A sentença constitucionalmente válida e a nulidade por imposição de princípio

RESUMO: O presente estudo verifica a superação da empoeira determinação jurisprudencial da ausência do dever de fundamentação ampla, demonstrando alinhamento dos Tribunais ao teor constitucional e sua busca de materialização.
 
 
INTRODUÇÃO
 
 
            A superação do paradigma positivista tratou de elucidar a necessidade de respeito à Carta Democrática, sob pena de subversão do Ordenamento e também inconstitucionalidade do ato praticado.       
Há determinação do Código de Processo Penal elucidando que a sentença é o documento composta por elementos de existência.
Contudo, em muitos momentos, verifica-se que a sentença apenas atende formalmente aos requisitos, atacando preceitos fundamentais da Constituição por não considerar a materialidade dos valores.
            O sistema de nulidades – junto com os enunciados democráticos – deve ser utilizado como forma de sustentar o processo no Devido Processo Legal, evitando que haja sabotagem constitucional lesivo a parte.
            Assim, sem pretensão de encerrar os debates, buscando, de fato, diversificá-los, é necessário verificar que a materialidade constitucional é aniquilada por sentença com fundamentação superficial e que para a realização constitucional a proteção aos valores deve ser buscada.
 
1 SENTENÇA
 
            Conforme elucida o art. 381 do CPP, a sentença é construída sobre elementos necessários a sua existência:
 
“I – os nomes das partes ou, quando não possível, as indicações necessárias para identificá-las;
II – a exposição sucinta da acusação e da defesa;
III – a indicação dos motivos de fato e de direito em que se fundar a decisão;
IV – a indicação de artigos de lei aplicados;
V – o dispositivo;
VI – a data e a assinatura do juiz.”
 
            Assim, a sentença a ser proferida deve ter os requisitos supra, sob pena de caracterização de inexistência do documento decisório em razão de ausência de requisito considerado fundamental.
            A natureza jurídica de tal decisum pode ser condenatória na hipótese de atender aos preceitos de punir do agente estatal, mandamental a qual tem dever ordenada por juiz, declaratória, que pode consistir em decisão absolutória ou extintiva, ou mesmo constitutiva.
           
2 PRINCÍPIO DA FUNDAMENTAÇÃO E MATERIALIDADE CONSTITUCIONAL
 
            O art. 93 da Carta Democrática determina que a fundamentação é inerente, ainda que a lei não impusesse obrigação, a decisão:
 
IX – todos os julgamentos dos órgãos do Poder Judiciário serão públicos, e fundamentadas todas as decisões, sob pena de nulidade, podendo a lei, se o interesse público exigir, limitar a presença, em determinados atos, às próprias partes e advogados, ou somente a estes”.
 
            Por evidente, a fundamentação é necessária para que se evite arbitrariedade do julgador quanto às razões, demonstrando, efetivamente, a imparcialidade, para cientificar o acusado ou o Parquet da decisão e dos fundamentos, permitindo, assim, o exercício do Duplo Grau de Jurisdição e do Devido Processo e, ainda, para permitir ao processo um resultado segundo os critérios democráticos.

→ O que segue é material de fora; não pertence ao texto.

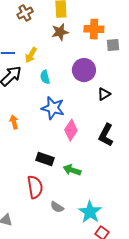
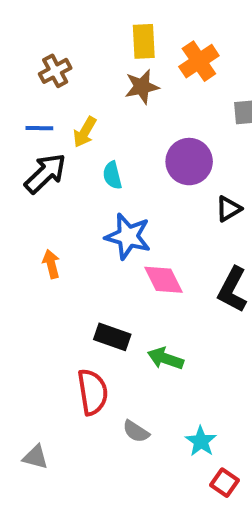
brown cross: (25, 13) -> (55, 71), moved
orange cross: (94, 29) -> (199, 61), moved, turned -36
pink diamond: (71, 130) -> (164, 280), turned -60
cyan star: (90, 212) -> (201, 441), size x0.7

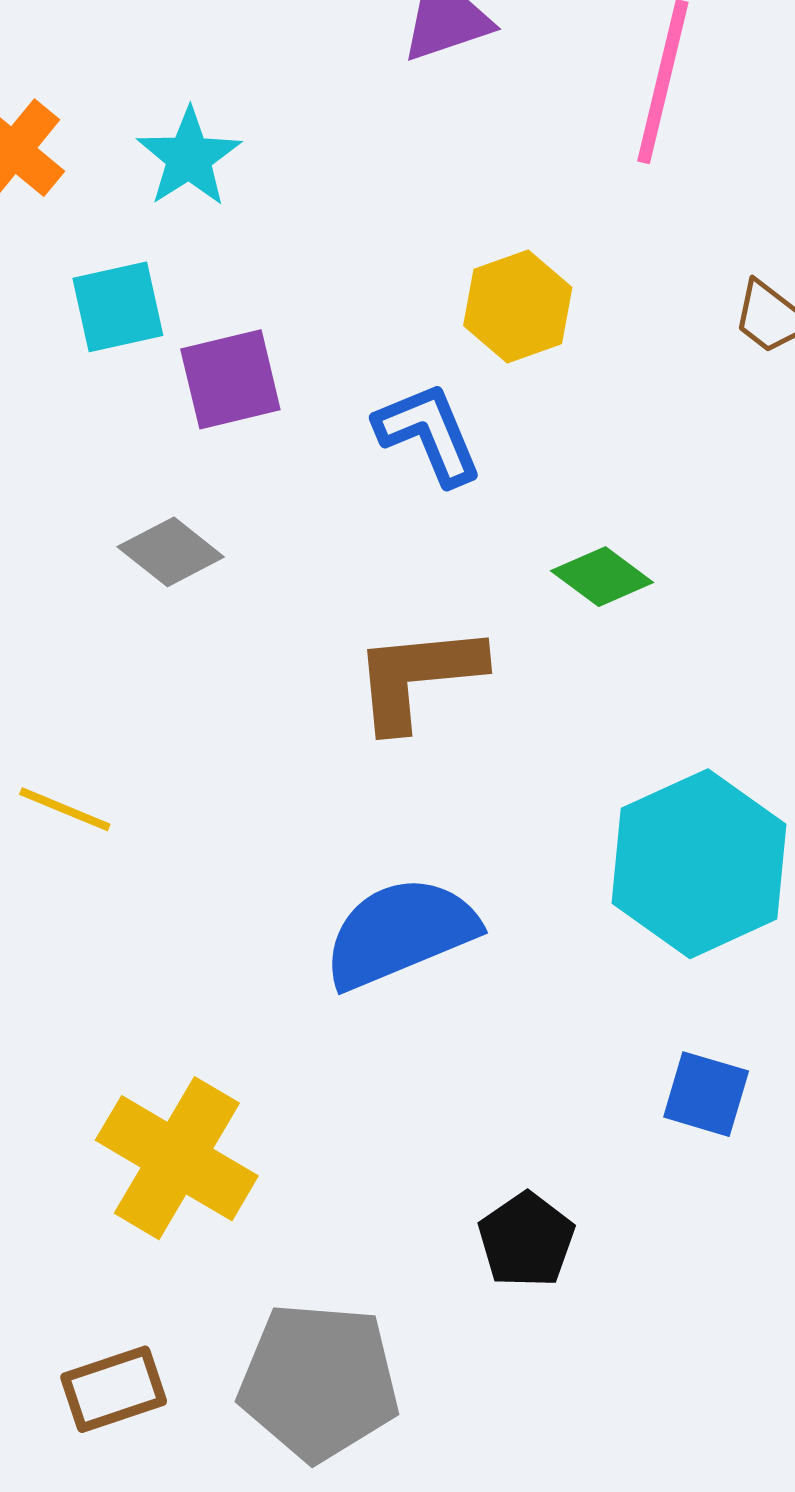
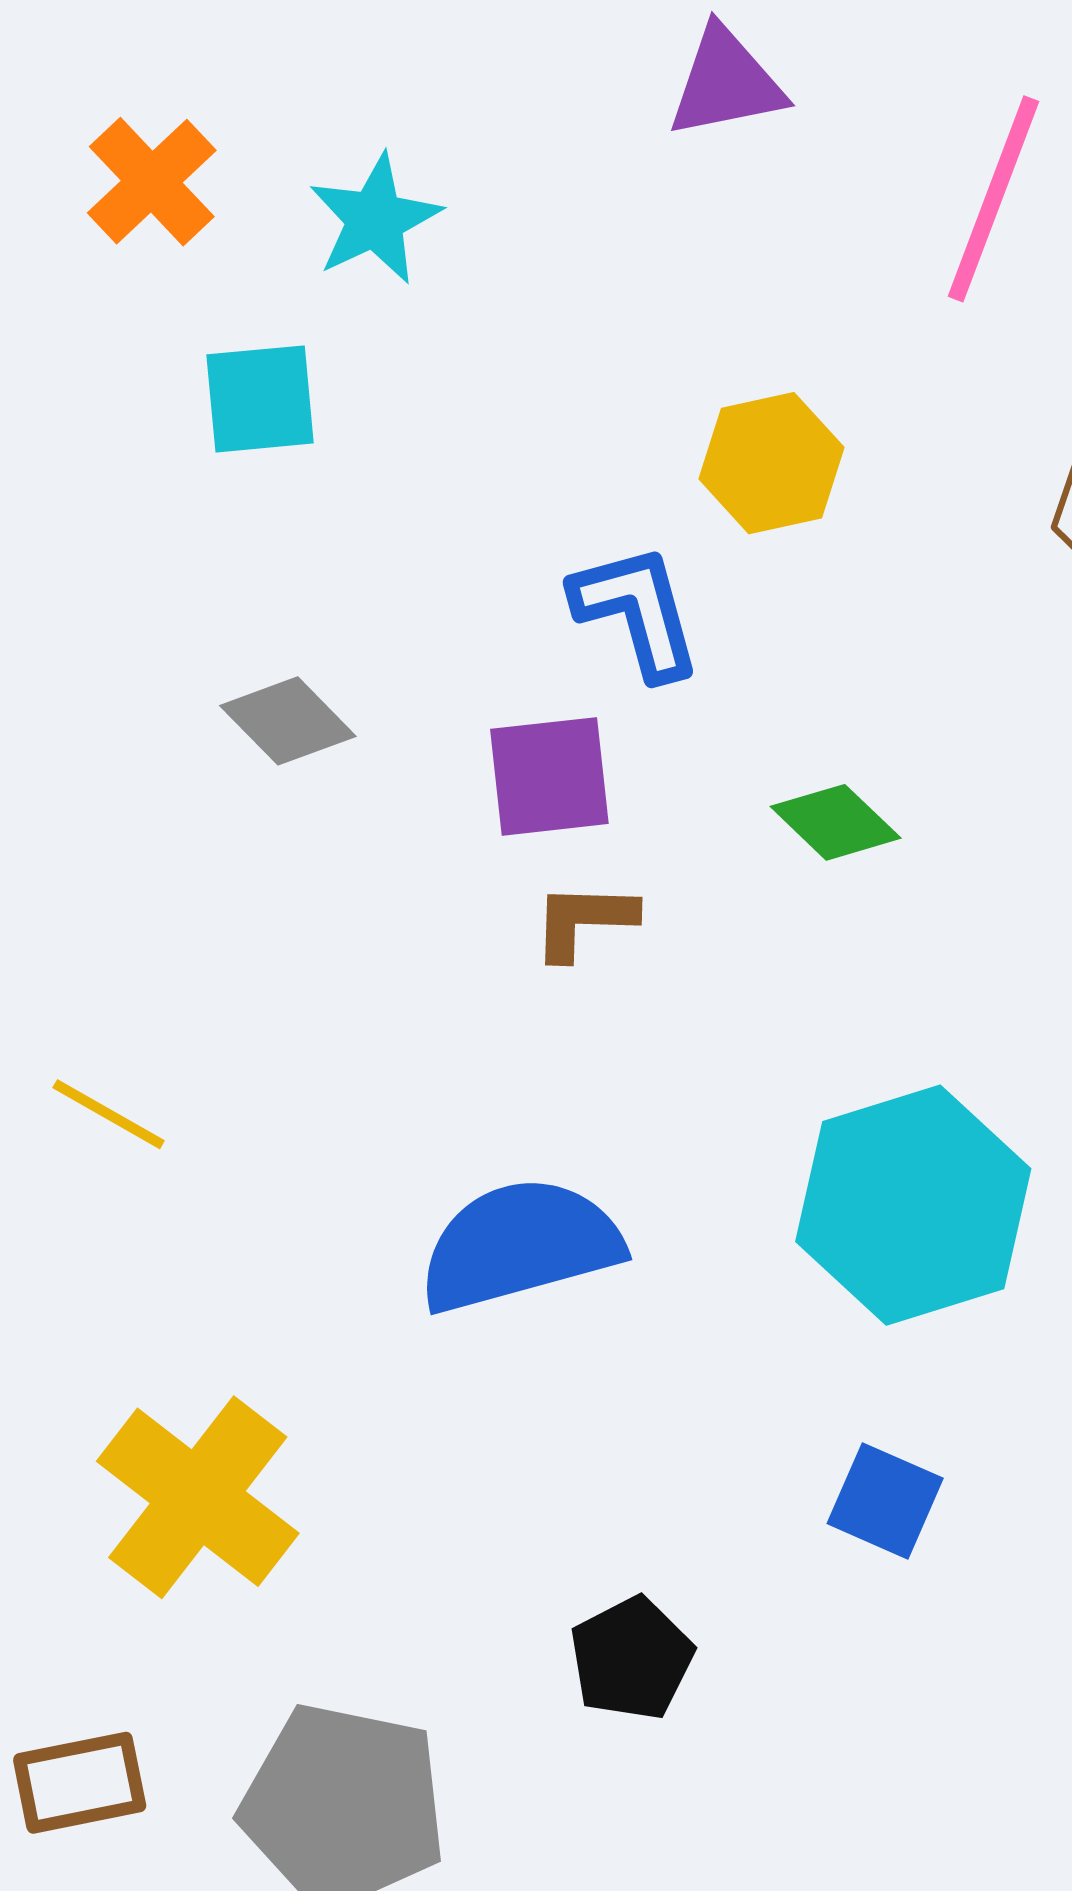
purple square: (230, 379) -> (549, 776), moved
brown L-shape: (418, 677) -> (584, 921), size x0.6
yellow line: (65, 809) -> (109, 1114), moved

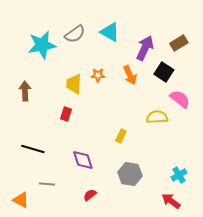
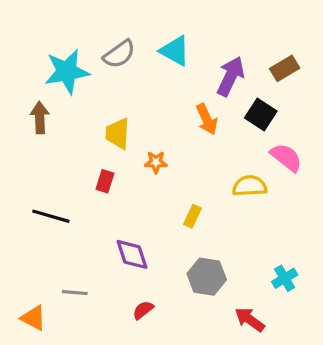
orange star: (98, 75) -> (156, 162), moved
brown arrow: (25, 91) -> (40, 118), moved
black line: (33, 149) -> (51, 216), moved
red arrow: (171, 201) -> (250, 320), moved

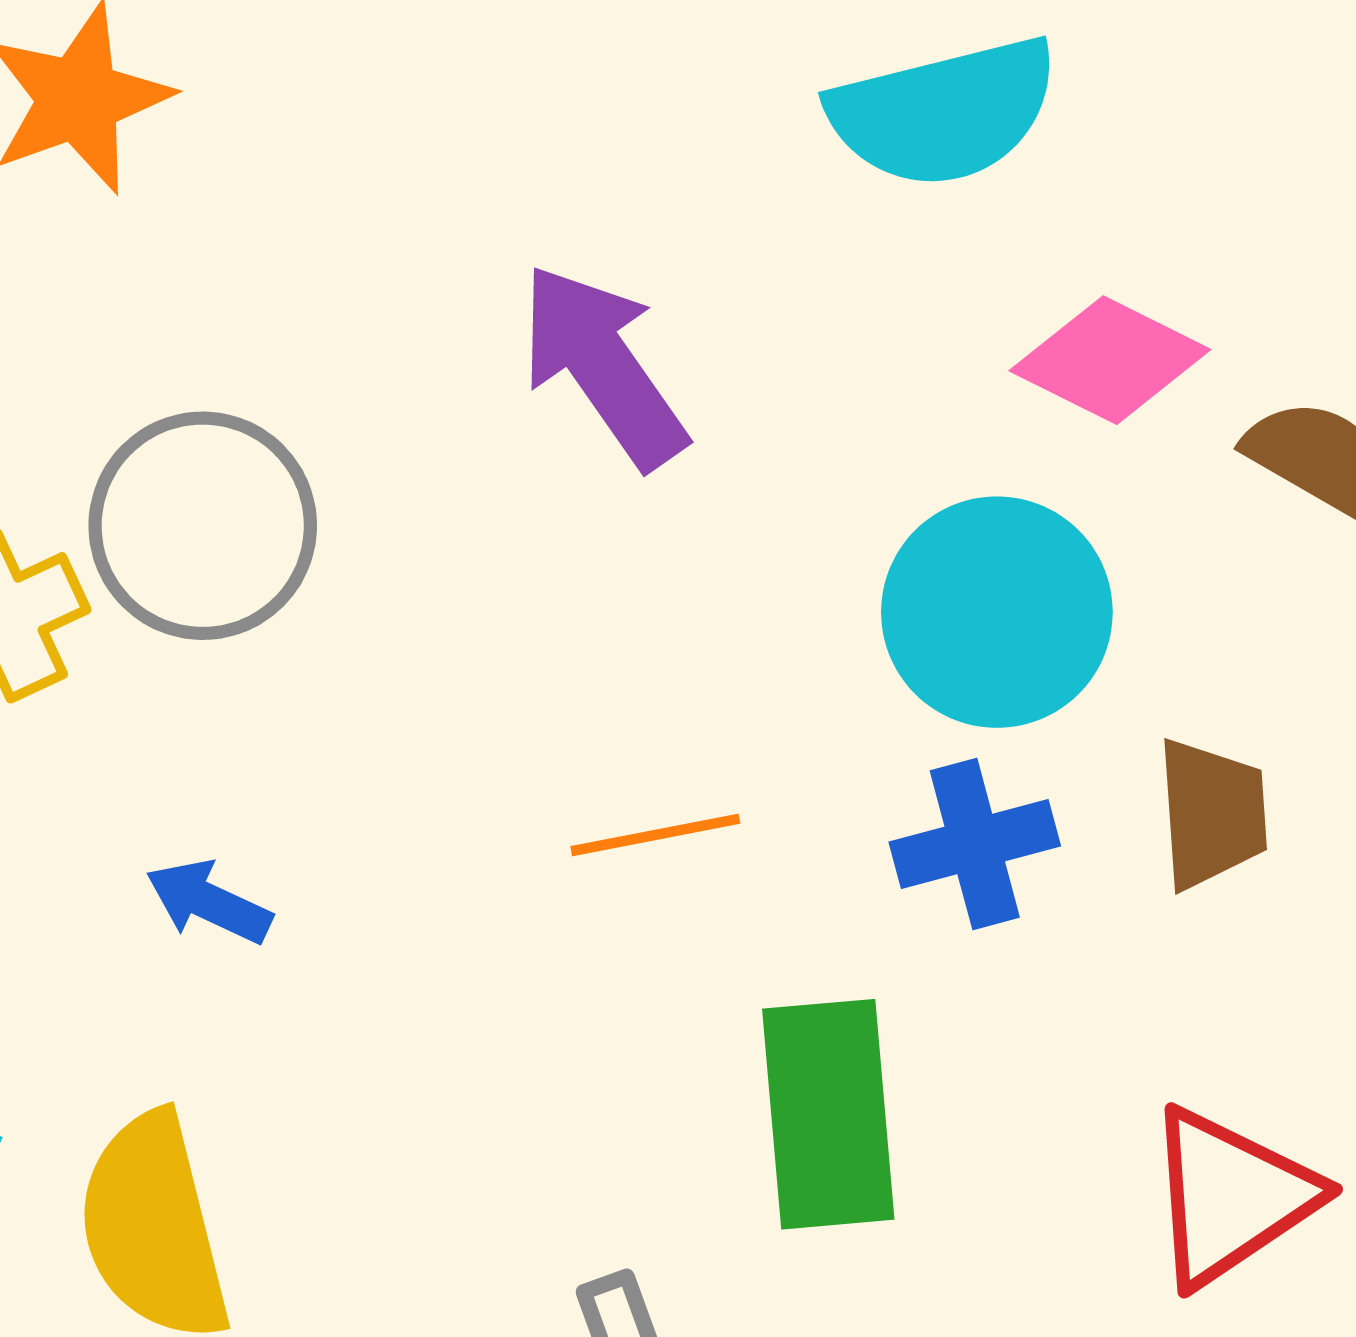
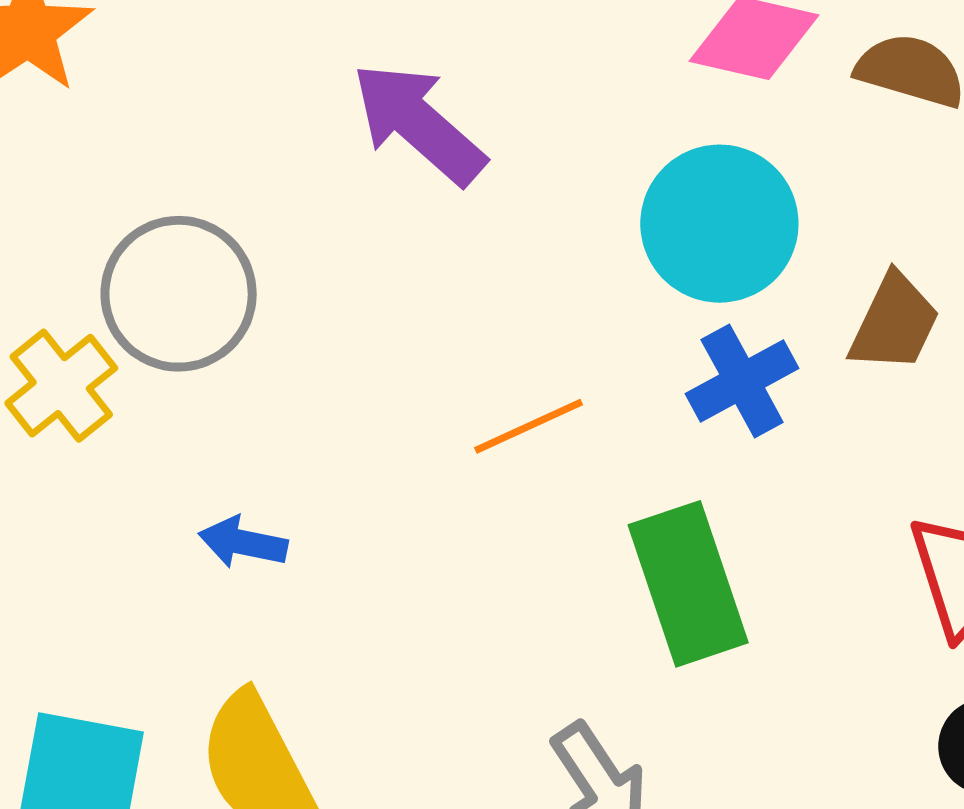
brown trapezoid: (1212, 814) -> (894, 323), turned 43

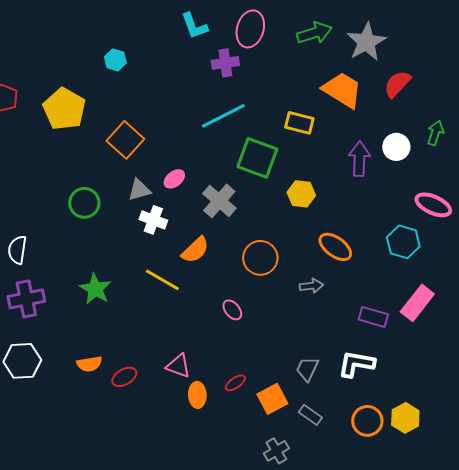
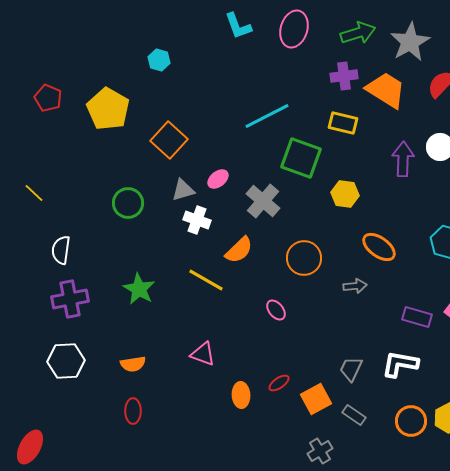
purple cross: (225, 63) -> (344, 76), moved
pink triangle: (178, 366) -> (203, 354), moved
red ellipse: (124, 377) -> (133, 411), moved, turned -60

            Dessa forma, a fundamentação permite ao processo sua validade constitucional, as partes o exercício de direitos garantidos pela Carta Democrática e ao julgador que exerça sua atividade sem subverter as razões de sua investidura.
            Nery Junior determina sobre a fundamentação:
 
“Fundamentar significa o magistrado dar as razões, de fato e de direito, que o convenceram a decidir a questão daquela maneira. A fundamentação tem implicação substancial e não meramente formal, donde é lícito concluir que o juiz deve analisar as questões postas a seu julgamento”. (2)
 
            Assim, em respeito ao art. 381 e ao art. 93 da Carta Democrática, a fundamentação é um dever e não pode ser entendida de outra forma.
 
3 DEVER DE FUNDAMENTAÇÃO            
 
            A questão de forte conflito que orbita sobre a fundamentação é consoante a extensão de tal dever.
            A jurisprudência – constituída por uma frente constitucional – tem buscado a materialização da Carta Democrática e impondo o dever de fundamentar amplamente a sentença, como forma, também, de permitir o exercício do efeito devolutivo nos Tribunais.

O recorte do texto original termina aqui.